US Dollar – US Markets

The US Dollar began the weekly session on a softer footing, as market participants await cues during the upcoming trading sessions for further direction. Meanwhile, encouraging signals from the housing market managed to pacify concerns surrounding the US economy. Data showed a sharp rise in housing starts and building permits for April, thereby strengthening hopes of a revival in the housing market following the weather induced slowdown witnessed in the first quarter. Market participants are likely to remain watchful ahead of some other housing reports during the course of this week for further clarity. However, the soft preliminary Reuters/Michigan consumer sentiment index for May released on Friday showed that an accelerating inflation might weaken the spending capacity of consumers. Besides, earlier last week, data also showed that retail sales growth almost stalled in April. Although economic releases on Friday had a limited impact on the greenback, the US Dollar managed to hold its ground against the single currency after the St. Louis Fed Chief, James Bullard, indicated that a rate hike in the US could be sooner than expected.

Euro – European Markets

The Euro began today’s session on a firmer footing against the majors. Despite a positive start to the weekly session, speculation remains rife that ECB policymakers might be inclined to adopt easy monetary policy measures in the upcoming policy meeting in June. Reports emerged that the ECB is contemplating to embrace accommodative measures, including slashing deposit rate into negative territory along with measures supporting small and mid-sized companies, in the next month’s monetary policy meeting. Although an ECB policymaker, Jens Weidmann, did not explicitly spell out the future course of policy action, he stated that policymakers will keep a close watch on the Euro's exchange rate before taking policy decisions. Against the backdrop of weaker than expected first quarter growth data from major Euro zone economies, the PMI data scheduled for release in the latter half of this week is likely to attract market interest. However, comments from a couple of ECB policymakers in today’s trading session is likely to set the direction for currency markets, as the ECB’s policy stance next month is likely to have a profound influence on the Euro in the near term.

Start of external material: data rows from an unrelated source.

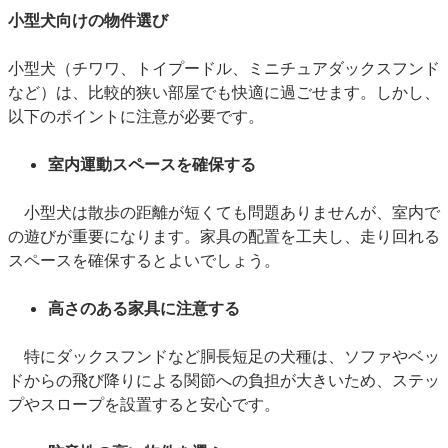
小型犬向けの物件選び
小型犬（チワワ、トイプードル、ミニチュアダックスフンド
など）は、比較的狭い部屋でも快適に過ごせます。しかし、
以下のポイントに注意が必要です。
室内運動スペースを確保する
小型犬は散歩の距離が短くても問題ありませんが、室内で
の遊びが重要になります。家具の配置を工夫し、走り回れる
スペースを確保するとよいでしょう。
高さのある家具に注意する
特にダックスフンドなど胴長短足の犬種は、ソファやベッ
ドからの飛び降りによる関節への負担が大きいため、ステッ
プやスロープを設置すると安心です。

Other Currencies – Highlights

The New Zealand Dollar has pared most of its early session gains and is trading in a tight range against the US Dollar this morning. Data released over the weekend showed that services sector activity in New Zealand, which accounts for about two thirds of the nation’s economy, rose to the highest level in over six years for April, boosted by a rise in new orders and sales. Additionally, producer prices edged up more than expected for the first quarter of 2014, confirming the rising inflationary pressures in the nation which led the Reserve Bank of New Zealand to raise its benchmark interest rate twice earlier this year. With little of note on the global economic calendar today, investors in the Kiwi Dollar are looking forward to the RBNZ’s inflation expectations report for the second quarter of 2014 scheduled later this week for further direction to risk appetite. Additionally, a slew of global macroeconomic releases in the week ahead will prove crucial for the Kiwi Dollar against the majors.